▸ PROBLEM REQUIREMENTS: Please, could you print all the lines below exactly, leaving out the pictures?

▸ Stored records:
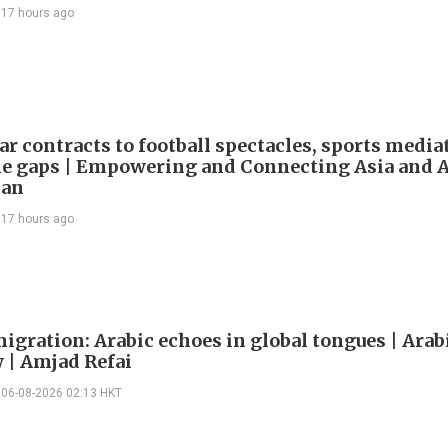
17 hours ago
ar contracts to football spectacles, sports media
he gaps | Empowering and Connecting Asia and Af
han
17 hours ago
igration: Arabic echoes in global tongues | Arab
| Amjad Refai
06-08-2026 02:13 HKT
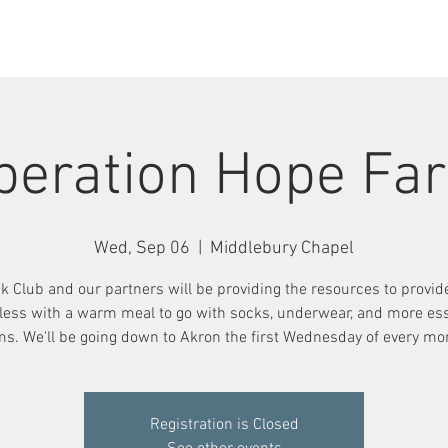
ABOUT US
EVENTS
peration Hope Fa
Wed, Sep 06
  |  
Middlebury Chapel
k Club and our partners will be providing the resources to provid
ess with a warm meal to go with socks, underwear, and more ess
ms. We'll be going down to Akron the first Wednesday of every mo
Registration is Closed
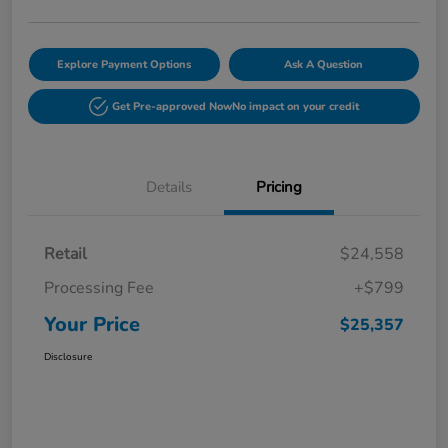
Explore Payment Options
Ask A Question
Get Pre-approved Now
No impact on your credit
Details
Pricing
Retail
$24,558
Processing Fee
+$799
Your Price
$25,357
Disclosure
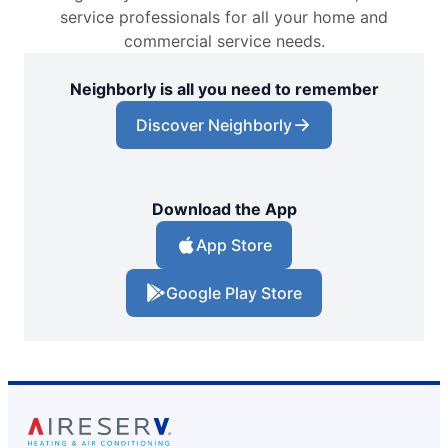
service professionals for all your home and
commercial service needs.
Neighborly is all you need to remember
Discover Neighborly
Download the App
App Store
Google Play Store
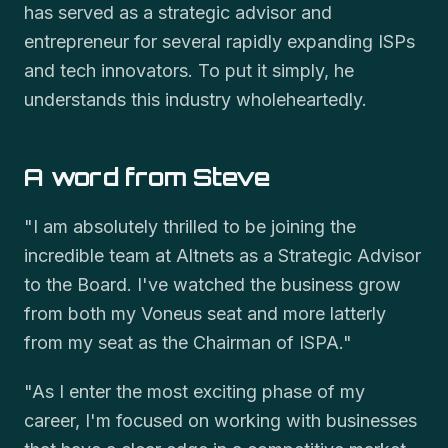
has served as a strategic advisor and
entrepreneur for several rapidly expanding ISPs
and tech innovators. To put it simply, he
understands this industry wholeheartedly.
A word from Steve
"I am absolutely thrilled to be joining the
incredible team at Altnets as a Strategic Advisor
to the Board. I've watched the business grow
from both my Voneus seat and more latterly
from my seat as the Chairman of ISPA."
"As I enter the most exciting phase of my
career, I'm focused on working with businesses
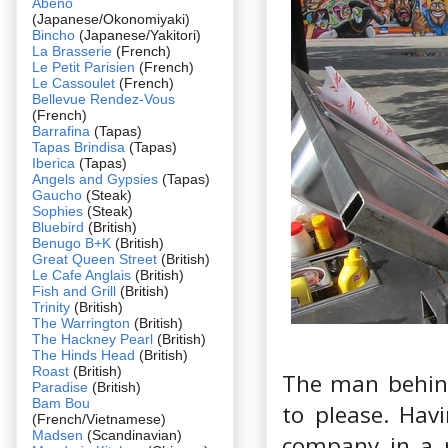
Abeno
(Japanese/Okonomiyaki)
Bincho
(Japanese/Yakitori)
La Brasserie
(French)
Le Petit Parisien
(French)
Le Cassoulet
(French)
Bellevue Rendez-Vous
(French)
Barrafina
(Tapas)
Tapas Brindisa
(Tapas)
Iberica
(Tapas)
Angels and Gypsies
(Tapas)
Gaucho
(Steak)
Sophies
(Steak)
Bluebird
(British)
Benugo B+K
(British)
Great Queen Street
(British)
Le Cafe Anglais
(British)
Fish and Grill
(British)
Trinity
(British)
The Warrington
(British)
The Hackney Pearl
(British)
The Hinds Head
(British)
Roast
(British)
The man behind
Paradise
(British)
Bam Bou
to please. Hav
(French/Vietnamese)
Madsen
(Scandinavian)
company in a p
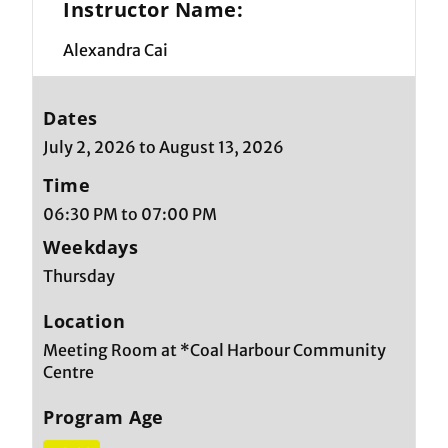
Instructor Name:
Alexandra Cai
Dates
July 2, 2026 to August 13, 2026
Time
06:30 PM to 07:00 PM
Weekdays
Thursday
Location
Meeting Room at *Coal Harbour Community
Centre
Program Age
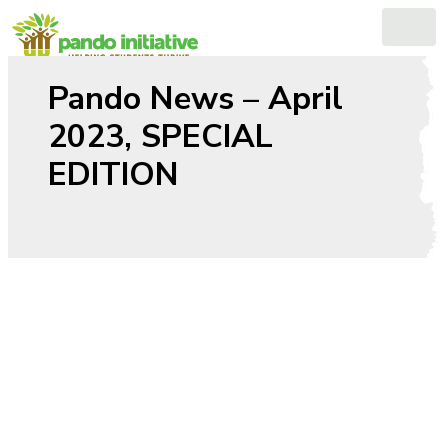
Skip
to
content
Pando News – April
2023, SPECIAL
EDITION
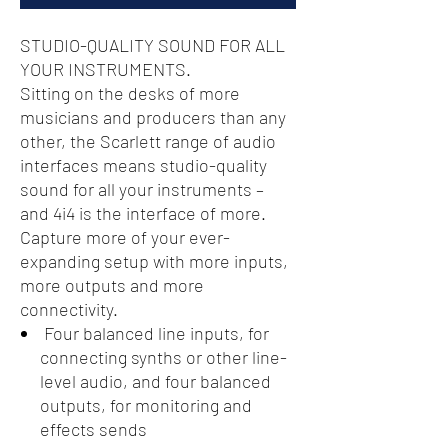
STUDIO-QUALITY SOUND FOR ALL
YOUR INSTRUMENTS.
Sitting on the desks of more
musicians and producers than any
other, the Scarlett range of audio
interfaces means studio-quality
sound for all your instruments –
and 4i4 is the interface of more.
Capture more of your ever-
expanding setup with more inputs,
more outputs and more
connectivity.
Four balanced line inputs, for
connecting synths or other line-
level audio, and four balanced
outputs, for monitoring and
effects sends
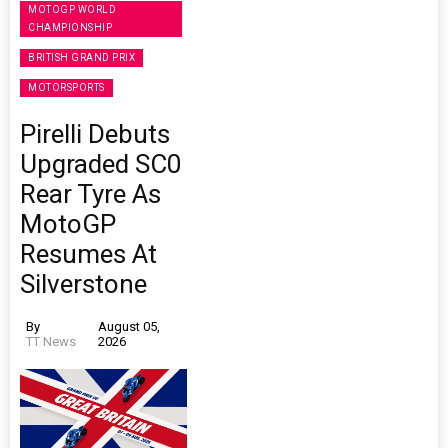
MOTOGP WORLD
CHAMPIONSHIP
BRITISH GRAND PRIX
MOTORSPORTS
Pirelli Debuts
Upgraded SC0
Rear Tyre As
MotoGP
Resumes At
Silverstone
By
August 05,
TT News
2026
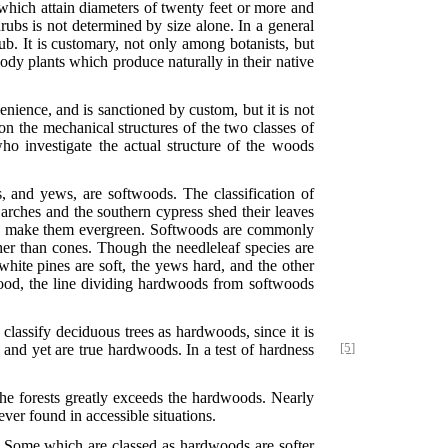
 which attain diameters of twenty feet or more and
ubs is not determined by size alone. In a general
ub. It is customary, not only among botanists, but
ody plants which produce naturally in their native
nience, and is sanctioned by custom, but it is not
on the mechanical structures of the two classes of
ho investigate the actual structure of the woods
s, and yews, are softwoods. The classification of
arches and the southern cypress shed their leaves
s to make them evergreen. Softwoods are commonly
ther than cones. Though the needleleaf species are
white pines are soft, the yews hard, and the other
 wood, the line dividing hardwoods from softwoods
o classify deciduous trees as hardwoods, since it is
and yet are true hardwoods. In a test of hardness
[5]
the forests greatly exceeds the hardwoods. Nearly
ver found in accessible situations.
es. Some which are classed as hardwoods are softer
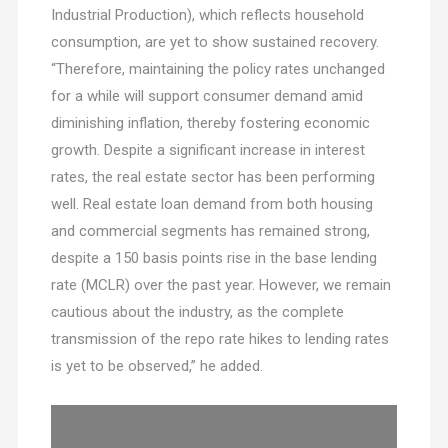
Industrial Production), which reflects household
consumption, are yet to show sustained recovery.
“Therefore, maintaining the policy rates unchanged
for a while will support consumer demand amid
diminishing inflation, thereby fostering economic
growth. Despite a significant increase in interest
rates, the real estate sector has been performing
well. Real estate loan demand from both housing
and commercial segments has remained strong,
despite a 150 basis points rise in the base lending
rate (MCLR) over the past year. However, we remain
cautious about the industry, as the complete
transmission of the repo rate hikes to lending rates
is yet to be observed,” he added.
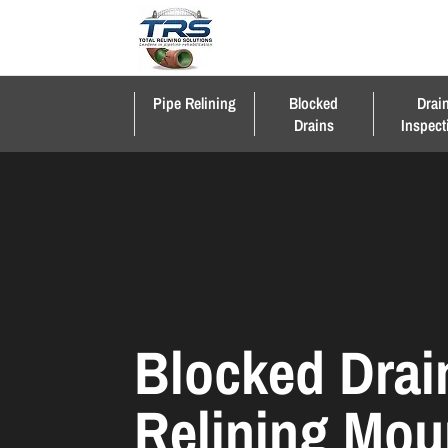
Pipe Relining
Blocked
Drai
Drains
Inspect
Blocked Drai
Relining Mou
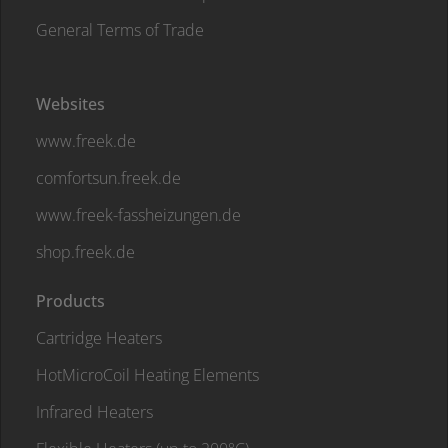
General Terms of Trade
Websites
www.freek.de
comfortsun.freek.de
www.freek-fassheizungen.de
shop.freek.de
Products
Cartridge Heaters
HotMicroCoil Heating Elements
Infrared Heaters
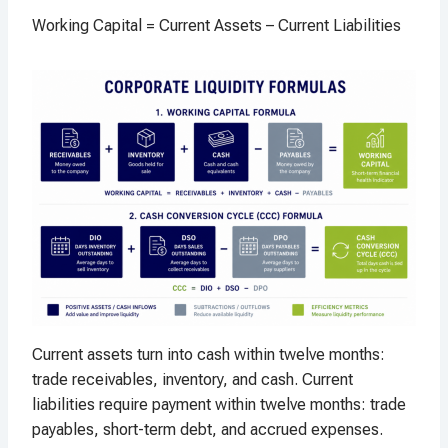
Working Capital = Current Assets – Current Liabilities
Current assets turn into cash within twelve months:
trade receivables, inventory, and cash. Current
liabilities require payment within twelve months: trade
payables, short-term debt, and accrued expenses.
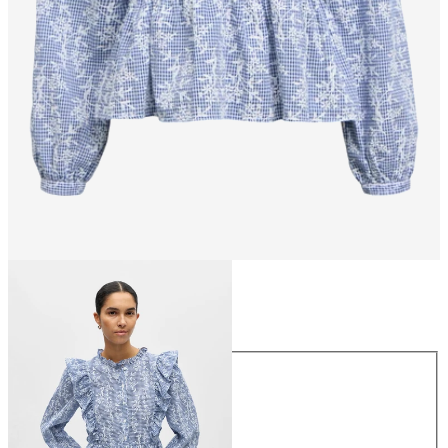
Size
Size
34
36
38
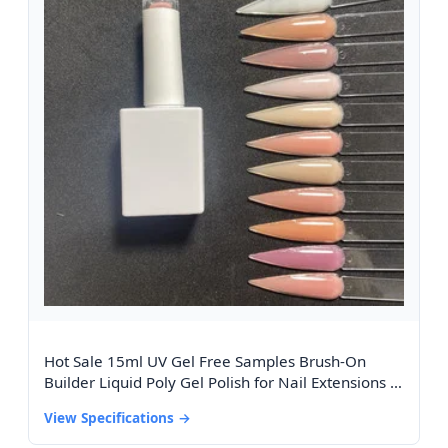
Hot Sale 15ml UV Gel Free Samples Brush-On
Builder Liquid Poly Gel Polish for Nail Extensions in
Bottle From the Best Seller
View Specifications →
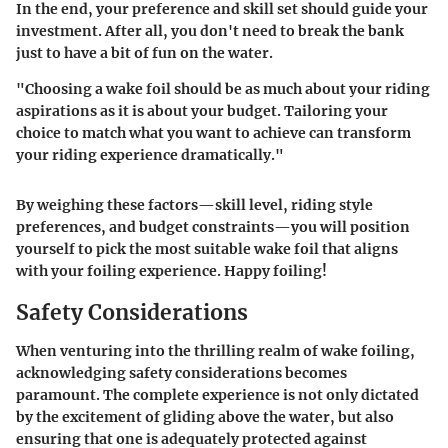
In the end, your preference and skill set should guide your
investment. After all, you don't need to break the bank
just to have a bit of fun on the water.
"Choosing a wake foil should be as much about your riding
aspirations as it is about your budget. Tailoring your
choice to match what you want to achieve can transform
your riding experience dramatically."
By weighing these factors—skill level, riding style
preferences, and budget constraints—you will position
yourself to pick the most suitable wake foil that aligns
with your foiling experience. Happy foiling!
Safety Considerations
When venturing into the thrilling realm of wake foiling,
acknowledging safety considerations becomes
paramount. The complete experience is not only dictated
by the excitement of gliding above the water, but also
ensuring that one is adequately protected against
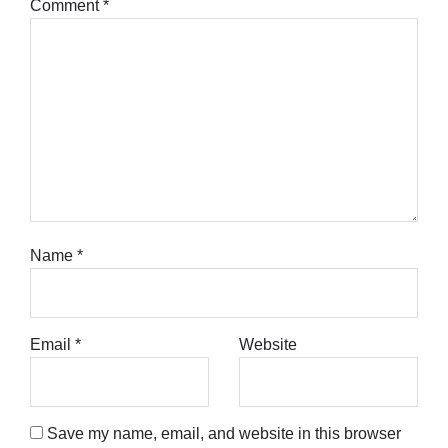
Comment
*
Name
*
Email
*
Website
Save my name, email, and website in this browser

▸ ANSWER SPACE:
17 hours ago
ar contracts to football spectacles, sports media
he gaps | Empowering and Connecting Asia and Af
han
17 hours ago
igration: Arabic echoes in global tongues | Arab
| Amjad Refai
06-08-2026 02:13 HKT
ABOUT US
EVENTS
peration Hope Fa
Wed, Sep 06
  |  
Middlebury Chapel
k Club and our partners will be providing the resources to provid
ess with a warm meal to go with socks, underwear, and more ess
ms. We'll be going down to Akron the first Wednesday of every mo
Registration is Closed
Explore Payment Options
Ask A Question
Get Pre-approved Now
No impact on your credit
Details
Pricing
Retail
$24,558
Processing Fee
+$799
Your Price
$25,357
Disclosure
service professionals for all your home and
commercial service needs.
Neighborly is all you need to remember
Discover Neighborly
Download the App
App Store
Google Play Store
has served as a strategic advisor and
entrepreneur for several rapidly expanding ISPs
and tech innovators. To put it simply, he
understands this industry wholeheartedly.
A word from Steve
"I am absolutely thrilled to be joining the
incredible team at Altnets as a Strategic Advisor
to the Board. I've watched the business grow
from both my Voneus seat and more latterly
from my seat as the Chairman of ISPA."
"As I enter the most exciting phase of my
career, I'm focused on working with businesses
Abeno
(Japanese/Okonomiyaki)
Bincho
(Japanese/Yakitori)
La Brasserie
(French)
Le Petit Parisien
(French)
Le Cassoulet
(French)
Bellevue Rendez-Vous
(French)
Barrafina
(Tapas)
Tapas Brindisa
(Tapas)
Iberica
(Tapas)
Angels and Gypsies
(Tapas)
Gaucho
(Steak)
Sophies
(Steak)
Bluebird
(British)
Benugo B+K
(British)
Great Queen Street
(British)
Le Cafe Anglais
(British)
Fish and Grill
(British)
Trinity
(British)
The Warrington
(British)
The Hackney Pearl
(British)
The Hinds Head
(British)
Roast
(British)
The man behind
Paradise
(British)
Bam Bou
to please. Hav
(French/Vietnamese)
Madsen
(Scandinavian)
company in a p
Instructor Name:
Alexandra Cai
Dates
July 2, 2026 to August 13, 2026
Time
06:30 PM to 07:00 PM
Weekdays
Thursday
Location
Meeting Room at *Coal Harbour Community
Centre
Program Age
Skip
to
content
Pando News – April
2023, SPECIAL
EDITION
STUDIO-QUALITY SOUND FOR ALL
YOUR INSTRUMENTS.
Sitting on the desks of more
musicians and producers than any
other, the Scarlett range of audio
interfaces means studio-quality
sound for all your instruments –
and 4i4 is the interface of more.
Capture more of your ever-
expanding setup with more inputs,
more outputs and more
connectivity.
Four balanced line inputs, for
connecting synths or other line-
level audio, and four balanced
outputs, for monitoring and
effects sends
MOTOGP WORLD
CHAMPIONSHIP
BRITISH GRAND PRIX
MOTORSPORTS
Pirelli Debuts
Upgraded SC0
Rear Tyre As
MotoGP
Resumes At
Silverstone
By
August 05,
TT News
2026
 which attain diameters of twenty feet or more and
ubs is not determined by size alone. In a general
ub. It is customary, not only among botanists, but
ody plants which produce naturally in their native
nience, and is sanctioned by custom, but it is not
on the mechanical structures of the two classes of
ho investigate the actual structure of the woods
s, and yews, are softwoods. The classification of
arches and the southern cypress shed their leaves
s to make them evergreen. Softwoods are commonly
ther than cones. Though the needleleaf species are
white pines are soft, the yews hard, and the other
 wood, the line dividing hardwoods from softwoods
o classify deciduous trees as hardwoods, since it is
and yet are true hardwoods. In a test of hardness
[5]
the forests greatly exceeds the hardwoods. Nearly
ver found in accessible situations.
es. Some which are classed as hardwoods are softer
Industrial Production), which reflects household
consumption, are yet to show sustained recovery.
“Therefore, maintaining the policy rates unchanged
for a while will support consumer demand amid
diminishing inflation, thereby fostering economic
growth. Despite a significant increase in interest
rates, the real estate sector has been performing
well. Real estate loan demand from both housing
and commercial segments has remained strong,
despite a 150 basis points rise in the base lending
rate (MCLR) over the past year. However, we remain
cautious about the industry, as the complete
transmission of the repo rate hikes to lending rates
is yet to be observed,” he added.
Pipe Relining
Blocked
Drai
Drains
Inspect
Blocked Drai
Relining Mou
General Terms of Trade
Websites
www.freek.de
comfortsun.freek.de
www.freek-fassheizungen.de
shop.freek.de
Products
Cartridge Heaters
HotMicroCoil Heating Elements
Infrared Heaters
Working Capital = Current Assets – Current Liabilities
Current assets turn into cash within twelve months:
trade receivables, inventory, and cash. Current
liabilities require payment within twelve months: trade
payables, short-term debt, and accrued expenses.
Size
Size
34
36
38
Hot Sale 15ml UV Gel Free Samples Brush-On
Builder Liquid Poly Gel Polish for Nail Extensions in
Bottle From the Best Seller
View Specifications →
In the end, your preference and skill set should guide your
investment. After all, you don't need to break the bank
just to have a bit of fun on the water.
"Choosing a wake foil should be as much about your riding
aspirations as it is about your budget. Tailoring your
choice to match what you want to achieve can transform
your riding experience dramatically."
By weighing these factors—skill level, riding style
preferences, and budget constraints—you will position
yourself to pick the most suitable wake foil that aligns
with your foiling experience. Happy foiling!
Safety Considerations
When venturing into the thrilling realm of wake foiling,
acknowledging safety considerations becomes
paramount. The complete experience is not only dictated
by the excitement of gliding above the water, but also
ensuring that one is adequately protected against
Comment
*
Name
*
Email
*
Website
Save my name, email, and website in this browser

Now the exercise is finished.